Die Russen, die von einem 30-prozentigen Wertverlust des Rubels in den letzten 10 Tagen, Beschränkungen für Geldtransfers und dem Exodus westlicher Unternehmen von IKEA bis Microsoft (NASDAQ:MSFT) betroffen sind, äußerten Ängste um ihre wirtschaftliche Zukunft.

„Mir bricht das Herz“, sagte die Verkäuferin Viktoriya Voloshina am Samstag in der Stadt Rostov.

Eine andere Frau, Lidia, sagte, dass „ich heute mit meiner Familie Russland verlassen werde“.

Der Internationale Währungsfonds erklärte in einer Erklärung, dass der Krieg die weltweiten Energie- und Getreidepreise in die Höhe treibt.

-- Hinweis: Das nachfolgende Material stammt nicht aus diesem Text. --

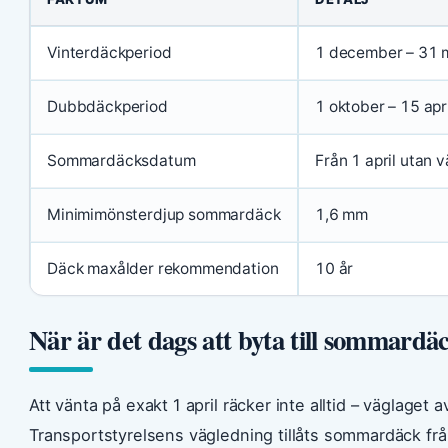
Vinterdäckperiod
1 december – 31 
Dubbdäckperiod
1 oktober – 15 apri
Sommardäcksdatum
Från 1 april utan 
Minimimönsterdjup sommardäck
1,6 mm
Däck maxålder rekommendation
10 år
När är det dags att byta till sommardä
Att vänta på exakt 1 april räcker inte alltid – väglaget 
Transportstyrelsens vägledning tillåts sommardäck från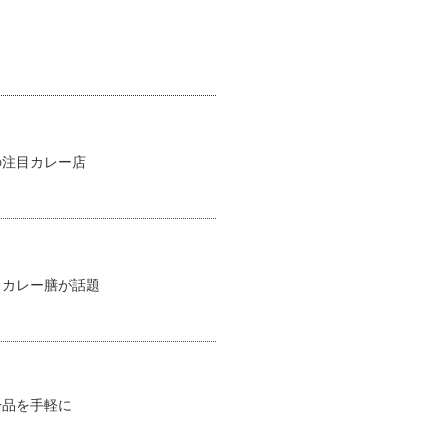
の注目カレー店
スカレー膳が話題
一品を手軽に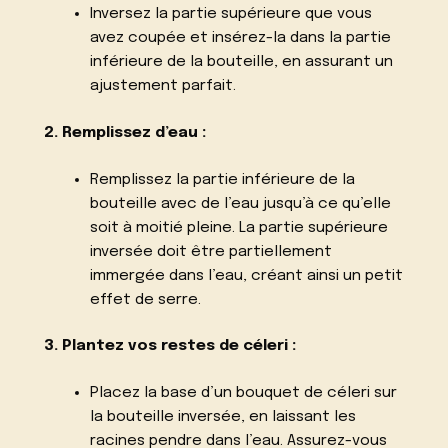
Inversez la partie supérieure que vous
avez coupée et insérez-la dans la partie
inférieure de la bouteille, en assurant un
ajustement parfait.
2. Remplissez d’eau :
Remplissez la partie inférieure de la
bouteille avec de l’eau jusqu’à ce qu’elle
soit à moitié pleine. La partie supérieure
inversée doit être partiellement
immergée dans l’eau, créant ainsi un petit
effet de serre.
3. Plantez vos restes de céleri :
Placez la base d’un bouquet de céleri sur
la bouteille inversée, en laissant les
racines pendre dans l’eau. Assurez-vous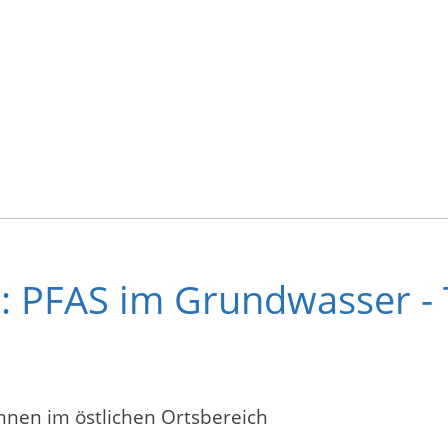
r: PFAS im Grundwasser - 
nen im östlichen Ortsbereich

„Der andauernde Krieg und die damit verbundenen Sanktionen werden auch ernsthafte Auswirkungen auf die Weltwirtschaft haben“, sagte sie und fügte hinzu, dass sie den Antrag der Ukraine auf 1,4 Mrd. USD an Notfinanzierung bereits nächste Woche ihrem Vorstand zur Genehmigung vorlegen werde.

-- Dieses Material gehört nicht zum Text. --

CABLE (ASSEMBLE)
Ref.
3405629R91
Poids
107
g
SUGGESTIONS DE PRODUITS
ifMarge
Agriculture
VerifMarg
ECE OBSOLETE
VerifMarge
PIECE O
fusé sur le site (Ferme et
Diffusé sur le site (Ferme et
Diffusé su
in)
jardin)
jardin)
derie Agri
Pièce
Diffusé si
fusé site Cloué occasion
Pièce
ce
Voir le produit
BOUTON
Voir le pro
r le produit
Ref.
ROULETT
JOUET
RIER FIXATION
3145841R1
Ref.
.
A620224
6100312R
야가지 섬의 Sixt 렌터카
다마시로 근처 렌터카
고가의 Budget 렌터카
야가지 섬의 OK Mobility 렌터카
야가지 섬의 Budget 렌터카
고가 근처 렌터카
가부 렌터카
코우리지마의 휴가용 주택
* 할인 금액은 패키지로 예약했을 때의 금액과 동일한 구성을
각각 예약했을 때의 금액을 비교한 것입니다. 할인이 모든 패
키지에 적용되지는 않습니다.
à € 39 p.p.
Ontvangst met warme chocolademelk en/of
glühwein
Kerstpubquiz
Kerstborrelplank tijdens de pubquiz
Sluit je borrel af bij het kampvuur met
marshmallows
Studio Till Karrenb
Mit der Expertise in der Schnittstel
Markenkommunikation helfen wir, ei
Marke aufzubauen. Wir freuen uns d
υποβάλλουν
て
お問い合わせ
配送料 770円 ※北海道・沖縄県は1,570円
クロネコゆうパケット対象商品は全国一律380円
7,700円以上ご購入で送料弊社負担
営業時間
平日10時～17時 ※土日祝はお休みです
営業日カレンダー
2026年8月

Die italienische Polizei beschlagnahmte Villen und Jachten im Wert von mindestens 153 Millionen Dollar von vier hochrangigen Russen, die auf einer EU-Sanktionsliste stehen, wie am Samstag bekannt wurde.

Der Konflikt hat auch die internationale Diplomatie in Bezug auf das iranische Atomprogramm erschüttert, einen der wenigen Bereiche, in denen Russland und die Vereinigten Staaten zusammengearbeitet hatten, um die vom Westen vermuteten iranischen Pläne zur Entwicklung von Atomwaffen zu unterbinden.
Der russische Außenminister Sergej Lawrow sagte am Samstag, dass die neuen westlichen Sanktionen gegen sein Land ein Hindernis für den Abschluss eines Atomabkommens mit dem Iran darstellen.

„FEUCHTKAMPF“

Der ukrainische Verteidigungsminister Oleksii Reznikov erklärte, 66.224 Ukrainer seien aus dem Ausland zurückgekehrt, um sich dem Kampf gegen die russische Invasion anzuschließen.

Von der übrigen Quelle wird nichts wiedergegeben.